Don’t feel like programming today? What’s the code to motivation? Sorry for that. The older I get the less I can resist the puns.
Programming takes practice, and practice can be difficult and boring. Trust me, I get it. It’s easy to give up when you hit a roadblock. Luckily, I have some tips and best practices for how you can avoid letting frustration get the best of you and how to stay motivated.
Ask yourself, what’s your “why?”
Why do you want to be a programmer? If you find yourself becoming discouraged, remember to ask yourself why you’re trying to learn. Do you have a goal in mind? Are you trying to land a specific job? Do you have a software idea in mind that you plan on building or starting up? By constantly reminding yourself what your motivation is to learn programming, you will encourage yourself to keep going. If you don’t have a reason to be motivated, you’re not going to get anywhere.
Don’t get overwhelmed by thinking about where you’ll be in a year. Set realistic goals at first for a day or a week at a time. Writing myself sticky notes with reminders on my progress and the outcome I want to reach helped me to stay motivated while I was first programming.
Keep it simple and focused. Pick 3 main reasons why you want to learn… why you want to get better. Write them down and put it next to your mirror so you read it every morning while you brush your teeth. Set a reminder on your phone. Put a post-it note on your computer screen. Just make sure each day you read your “why” first thing… and you’ll be ready to crush your daily goals.

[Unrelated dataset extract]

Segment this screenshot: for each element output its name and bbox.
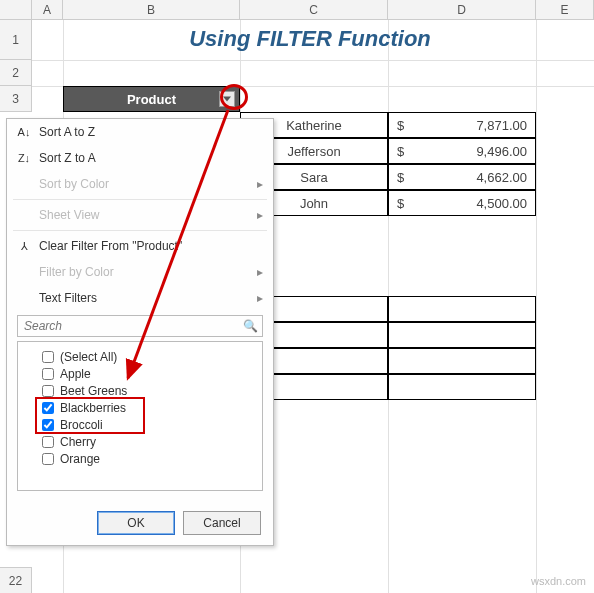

Choose the best path for yourself and stay focused
When you’re first starting out programming, all the different languages can seem overwhelming. Try to visualize what you want long term. What fascinates you? Pick one particular language or area and do it until you fee comfortable writing from scratch.
I found myself easily getting distracted by how much I had to learn instead of just figuring out the problem in front of me. Stay the course and trust that, if you put in the work, you WILL get to your goal.
Schedule specific times to practice
This is crucial… especially if you’re self taught like me and not following a formal class. Once you choose what you want to learn, figure out the best routine for you to fit regular practice into your schedule.
If you’re anything like me, sitting in front of the computer for three hours watching modules gets old quick. Set aside time daily for smaller period increments if you know you lose focus when your forced to practice for hours on end. Try splitting your training up into 30 or 60 minutes here and there. Making a habit to set aside time to code (just like brushing your teeth is part of your daily routine), will eventually make learning feel more like a natural part of your day.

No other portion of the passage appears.